Specchio dei tempi Tredicesime dell’Amicizia Consegnati i primi assegni
5 Dicembre 2012

Tredicesime dell’Amicizia Consegnati i primi assegni

Già raccolti 553.609 euro. Dalla Fondazione Crt donati 60.000 euro. Sono già stati distribuiti i primi 1140 aiuti. Continua la gara di solidarietà per assistere 2000 anziani

Come sempre, come tutti gli anni, con l’inizio di dicembre abbiamo cominciato a distribuire i primi assegni da 450 euro agli anziani più poveri e più soli. La distribuzione, in questa fase, avviene soprattutto attraverso le associazioni di volontariato che, partner di Specchio dei tempi da anni, ci segnalano i casi più disperati (che vengono tutti verificati anche attraverso il controllo delle dichiarazioni Isee). È soprattutto la San Vincenzo a curare questa fase, mentre preziosa risulta come sempre l’opera di Intesa-Sanpaolo che (oltre a ricevere i versamenti dei lettori senza commissioni) si occupa anche di sveltire al massimo le procedure di cambio degli assegni in denaro contante.
Per le Tredicesime dell’Amicizia, ad onta della crisi che morde e che rende difficile qualsiasi spesa (anche quelle per la solidarietà), i lettori de La Stampa non hanno tradito l’impegno di sempre ed hanno già versato, alle nostre casse, 553.609 euro, una cifra che ci ha consentito di recapitare i primi 1140 assegni e di metterne in preparazione altri 180. Siamo ancora lontani dai 900.000 euro che sono l’obiettivo che ci consentirà di raggiungere quota 2000 aiuti, ma ora c’è la speranza di riuscire, anche quest’anno, nell’impresa.
Qualora si riuscisse a raggiungere quota 900.000 euro, ogni euro in più verrà trasformato in altri aiuti, questi pensati soprattutto per le famiglie numerose, quelle con i bambini che hanno il diritto di respirare, a Natale, almeno un po’ di serenità e di speranza.

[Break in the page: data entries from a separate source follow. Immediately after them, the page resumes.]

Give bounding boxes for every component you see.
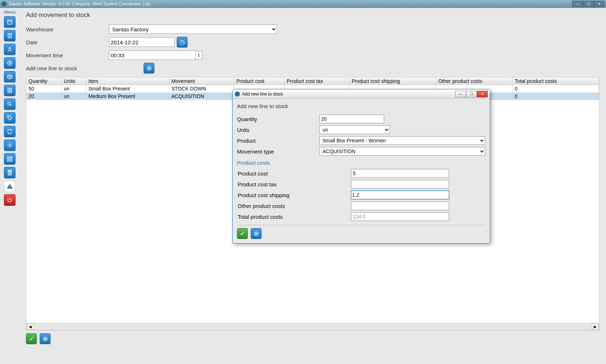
svg-rect-9	[8, 157, 9, 159]
th-movement[interactable]: Movement	[169, 77, 234, 85]
gear-icon[interactable]	[4, 139, 16, 151]
power-icon[interactable]	[4, 194, 16, 206]
th-product-cost-shipping[interactable]: Product cost shipping	[350, 77, 436, 85]
tag-icon[interactable]	[4, 112, 16, 124]
dlg-units-label: Units	[237, 127, 319, 133]
svg-point-17	[10, 173, 11, 173]
dialog-heading: Add new line to stock	[237, 103, 486, 109]
page-title: Add movement to stock	[26, 12, 600, 19]
dlg-other-product-costs-input[interactable]	[351, 201, 449, 210]
menu-label: Menu	[4, 9, 16, 15]
svg-rect-11	[8, 160, 9, 161]
warehouse-label: Warehouse	[26, 26, 109, 32]
svg-point-15	[9, 173, 9, 173]
movement-time-input[interactable]	[109, 50, 196, 60]
app-icon	[1, 1, 6, 6]
dlg-product-label: Product	[237, 138, 319, 144]
add-line-dialog: Add new line to stock — ☐ ✕ Add new line…	[232, 89, 490, 244]
warehouse-select[interactable]: Santas Factory	[109, 25, 277, 34]
horizontal-scrollbar[interactable]: ◀ ▶	[26, 323, 599, 330]
document-icon[interactable]	[4, 30, 16, 41]
svg-rect-12	[10, 160, 12, 161]
th-product-cost[interactable]: Product cost	[234, 77, 285, 85]
scroll-right-button[interactable]: ▶	[592, 323, 599, 330]
dlg-product-cost-tax-input[interactable]	[351, 180, 449, 188]
date-picker-button[interactable]	[177, 37, 188, 48]
dlg-movement-type-select[interactable]: ACQUISITION	[319, 147, 485, 156]
th-quantity[interactable]: Quantity	[26, 77, 62, 85]
dlg-movement-type-label: Movement type	[237, 148, 319, 155]
dlg-product-cost-shipping-input[interactable]	[351, 191, 449, 199]
confirm-button[interactable]	[26, 333, 37, 344]
svg-point-16	[10, 173, 10, 173]
dialog-minimize-button[interactable]: —	[455, 91, 466, 97]
svg-point-19	[10, 174, 10, 174]
svg-point-20	[10, 174, 11, 174]
th-units[interactable]: Units	[62, 77, 86, 85]
scroll-left-button[interactable]: ◀	[27, 323, 34, 330]
svg-rect-10	[10, 157, 12, 159]
dialog-maximize-button[interactable]: ☐	[466, 91, 477, 97]
movement-time-label: Movement time	[26, 52, 109, 58]
svg-point-6	[8, 102, 11, 105]
dlg-other-product-costs-label: Other product costs	[237, 203, 351, 209]
window-close-button[interactable]	[594, 1, 605, 7]
dlg-product-select[interactable]: Small Box Present - Women	[319, 136, 485, 145]
th-product-cost-tax[interactable]: Product cost tax	[285, 77, 350, 85]
th-other-product-costs[interactable]: Other product costs	[436, 77, 513, 85]
add-new-line-label: Add new line to stock	[26, 65, 141, 71]
dlg-quantity-label: Quantity	[237, 116, 319, 122]
dlg-product-costs-section: Product costs	[237, 160, 486, 166]
dlg-cancel-button[interactable]	[251, 228, 262, 239]
sync-icon[interactable]	[4, 126, 16, 137]
dlg-total-product-costs-label: Total product costs	[237, 214, 351, 220]
window-titlebar: Daidze Software Version: 0.0.82 Company:…	[0, 0, 606, 8]
calculator-icon[interactable]	[4, 167, 16, 178]
table-header: Quantity Units Item Movement Product cos…	[26, 77, 599, 85]
dlg-product-cost-tax-label: Product cost tax	[237, 181, 351, 187]
date-label: Date	[26, 39, 109, 45]
dlg-confirm-button[interactable]	[237, 228, 248, 239]
window-maximize-button[interactable]	[583, 1, 594, 7]
svg-point-18	[9, 174, 9, 174]
sidebar: Menu	[0, 8, 19, 364]
warning-icon[interactable]	[4, 181, 16, 192]
money-icon[interactable]	[4, 57, 16, 69]
user-icon[interactable]	[4, 44, 16, 55]
th-total-product-costs[interactable]: Total product costs	[513, 77, 599, 85]
window-title: Daidze Software Version: 0.0.82 Company:…	[9, 1, 150, 6]
svg-rect-0	[8, 20, 12, 24]
dlg-product-cost-shipping-label: Product cost shipping	[237, 192, 351, 198]
dialog-titlebar[interactable]: Add new line to stock — ☐ ✕	[233, 89, 490, 99]
svg-point-5	[9, 89, 10, 90]
dlg-units-select[interactable]: un	[319, 125, 390, 134]
svg-point-21	[9, 187, 10, 188]
svg-point-2	[9, 48, 11, 49]
dlg-product-cost-label: Product cost	[237, 170, 351, 177]
box-icon[interactable]	[4, 71, 16, 83]
dialog-close-button[interactable]: ✕	[477, 91, 488, 97]
dlg-quantity-input[interactable]	[319, 115, 384, 123]
contacts-icon[interactable]	[4, 85, 16, 96]
grid-icon[interactable]	[4, 153, 16, 165]
window-minimize-button[interactable]	[572, 1, 583, 7]
date-input[interactable]	[109, 37, 175, 47]
dialog-title: Add new line to stock	[242, 92, 283, 97]
main-content: Add movement to stock Warehouse Santas F…	[19, 8, 606, 364]
dialog-app-icon	[235, 92, 240, 97]
search-icon[interactable]	[4, 98, 16, 110]
dlg-total-product-costs-input	[351, 212, 449, 221]
svg-point-7	[9, 117, 9, 117]
add-line-button[interactable]	[144, 63, 154, 74]
time-spinner[interactable]: ▲▼	[195, 51, 202, 59]
th-item[interactable]: Item	[86, 77, 169, 85]
svg-point-8	[9, 145, 11, 146]
cancel-button[interactable]	[40, 333, 50, 344]
svg-rect-14	[9, 171, 11, 172]
calendar-icon[interactable]	[4, 16, 16, 28]
dlg-product-cost-input[interactable]	[351, 169, 449, 178]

Tanti i versamenti di peso arrivati negli ultimi giorni, insieme anche ad alcuni lasciti che sono stato l’ultimo contributo affettuoso di lettori che hanno concluso il loro cammino terreno. Fra le somme più importanti i 60.000 euro della Fondazione Crt, un ente che non ha mai fatto mancare, in questi anni, il suo sostegno alla nostra iniziativa ed ai torinesi più sfortunati. Ma tante anche le contribuzioni più piccole: quelle dei bambini, spesso accompagnati alla cassa dai nonni, oppure delle classi delle scuole, oppure ancora di chi lega il versamento al ricordo di una persona scomparsa.